- [Input for this task]
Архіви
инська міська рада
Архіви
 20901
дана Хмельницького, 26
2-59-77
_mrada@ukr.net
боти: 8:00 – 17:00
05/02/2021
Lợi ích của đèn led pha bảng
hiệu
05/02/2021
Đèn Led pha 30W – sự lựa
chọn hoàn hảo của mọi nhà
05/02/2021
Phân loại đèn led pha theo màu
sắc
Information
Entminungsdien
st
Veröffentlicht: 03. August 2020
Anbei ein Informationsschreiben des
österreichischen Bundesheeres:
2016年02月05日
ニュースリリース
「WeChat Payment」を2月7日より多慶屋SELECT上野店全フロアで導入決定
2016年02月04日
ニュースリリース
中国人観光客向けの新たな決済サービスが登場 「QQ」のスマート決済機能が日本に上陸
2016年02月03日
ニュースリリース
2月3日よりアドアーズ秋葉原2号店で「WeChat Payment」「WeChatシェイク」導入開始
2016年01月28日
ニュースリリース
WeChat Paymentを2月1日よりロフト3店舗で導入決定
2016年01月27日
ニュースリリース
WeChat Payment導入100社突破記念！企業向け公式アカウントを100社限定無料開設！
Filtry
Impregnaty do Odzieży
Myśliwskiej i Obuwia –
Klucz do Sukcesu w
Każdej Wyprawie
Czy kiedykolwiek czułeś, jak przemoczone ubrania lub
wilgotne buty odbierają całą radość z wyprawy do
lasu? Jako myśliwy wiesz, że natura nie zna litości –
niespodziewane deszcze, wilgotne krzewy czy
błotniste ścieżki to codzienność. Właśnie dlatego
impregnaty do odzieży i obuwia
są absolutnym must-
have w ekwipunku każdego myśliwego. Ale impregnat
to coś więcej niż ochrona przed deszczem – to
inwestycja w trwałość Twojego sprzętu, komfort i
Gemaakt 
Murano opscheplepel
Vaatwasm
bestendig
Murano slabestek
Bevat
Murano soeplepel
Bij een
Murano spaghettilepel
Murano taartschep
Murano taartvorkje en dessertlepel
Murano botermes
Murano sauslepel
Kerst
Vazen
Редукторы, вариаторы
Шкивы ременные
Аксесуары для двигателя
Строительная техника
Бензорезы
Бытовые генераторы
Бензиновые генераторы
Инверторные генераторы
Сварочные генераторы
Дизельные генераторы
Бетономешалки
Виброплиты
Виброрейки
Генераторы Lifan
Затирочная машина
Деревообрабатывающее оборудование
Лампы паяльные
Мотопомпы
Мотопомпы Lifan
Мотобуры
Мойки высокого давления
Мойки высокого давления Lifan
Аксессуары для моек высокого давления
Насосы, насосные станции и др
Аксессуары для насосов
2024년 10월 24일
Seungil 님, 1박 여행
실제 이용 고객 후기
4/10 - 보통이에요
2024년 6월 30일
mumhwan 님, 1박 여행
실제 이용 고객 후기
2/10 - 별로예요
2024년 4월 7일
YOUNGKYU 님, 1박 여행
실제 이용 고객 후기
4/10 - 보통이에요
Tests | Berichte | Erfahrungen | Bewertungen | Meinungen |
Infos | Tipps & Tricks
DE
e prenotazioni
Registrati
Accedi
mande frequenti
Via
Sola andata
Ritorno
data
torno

- [Problem] Repeat the data exactly. Leave nothing out.

- [Result]
Архіви
инська міська рада
Архіви
 20901
дана Хмельницького, 26
2-59-77
_mrada@ukr.net
боти: 8:00 – 17:00
05/02/2021
Lợi ích của đèn led pha bảng
hiệu
05/02/2021
Đèn Led pha 30W – sự lựa
chọn hoàn hảo của mọi nhà
05/02/2021
Phân loại đèn led pha theo màu
sắc
Information
Entminungsdien
st
Veröffentlicht: 03. August 2020
Anbei ein Informationsschreiben des
österreichischen Bundesheeres:
2016年02月05日
ニュースリリース
「WeChat Payment」を2月7日より多慶屋SELECT上野店全フロアで導入決定
2016年02月04日
ニュースリリース
中国人観光客向けの新たな決済サービスが登場 「QQ」のスマート決済機能が日本に上陸
2016年02月03日
ニュースリリース
2月3日よりアドアーズ秋葉原2号店で「WeChat Payment」「WeChatシェイク」導入開始
2016年01月28日
ニュースリリース
WeChat Paymentを2月1日よりロフト3店舗で導入決定
2016年01月27日
ニュースリリース
WeChat Payment導入100社突破記念！企業向け公式アカウントを100社限定無料開設！
Filtry
Impregnaty do Odzieży
Myśliwskiej i Obuwia –
Klucz do Sukcesu w
Każdej Wyprawie
Czy kiedykolwiek czułeś, jak przemoczone ubrania lub
wilgotne buty odbierają całą radość z wyprawy do
lasu? Jako myśliwy wiesz, że natura nie zna litości –
niespodziewane deszcze, wilgotne krzewy czy
błotniste ścieżki to codzienność. Właśnie dlatego
impregnaty do odzieży i obuwia
są absolutnym must-
have w ekwipunku każdego myśliwego. Ale impregnat
to coś więcej niż ochrona przed deszczem – to
inwestycja w trwałość Twojego sprzętu, komfort i
Gemaakt 
Murano opscheplepel
Vaatwasm
bestendig
Murano slabestek
Bevat
Murano soeplepel
Bij een
Murano spaghettilepel
Murano taartschep
Murano taartvorkje en dessertlepel
Murano botermes
Murano sauslepel
Kerst
Vazen
Редукторы, вариаторы
Шкивы ременные
Аксесуары для двигателя
Строительная техника
Бензорезы
Бытовые генераторы
Бензиновые генераторы
Инверторные генераторы
Сварочные генераторы
Дизельные генераторы
Бетономешалки
Виброплиты
Виброрейки
Генераторы Lifan
Затирочная машина
Деревообрабатывающее оборудование
Лампы паяльные
Мотопомпы
Мотопомпы Lifan
Мотобуры
Мойки высокого давления
Мойки высокого давления Lifan
Аксессуары для моек высокого давления
Насосы, насосные станции и др
Аксессуары для насосов
2024년 10월 24일
Seungil 님, 1박 여행
실제 이용 고객 후기
4/10 - 보통이에요
2024년 6월 30일
mumhwan 님, 1박 여행
실제 이용 고객 후기
2/10 - 별로예요
2024년 4월 7일
YOUNGKYU 님, 1박 여행
실제 이용 고객 후기
4/10 - 보통이에요
Tests | Berichte | Erfahrungen | Bewertungen | Meinungen |
Infos | Tipps & Tricks
DE
e prenotazioni
Registrati
Accedi
mande frequenti
Via
Sola andata
Ritorno
data
torno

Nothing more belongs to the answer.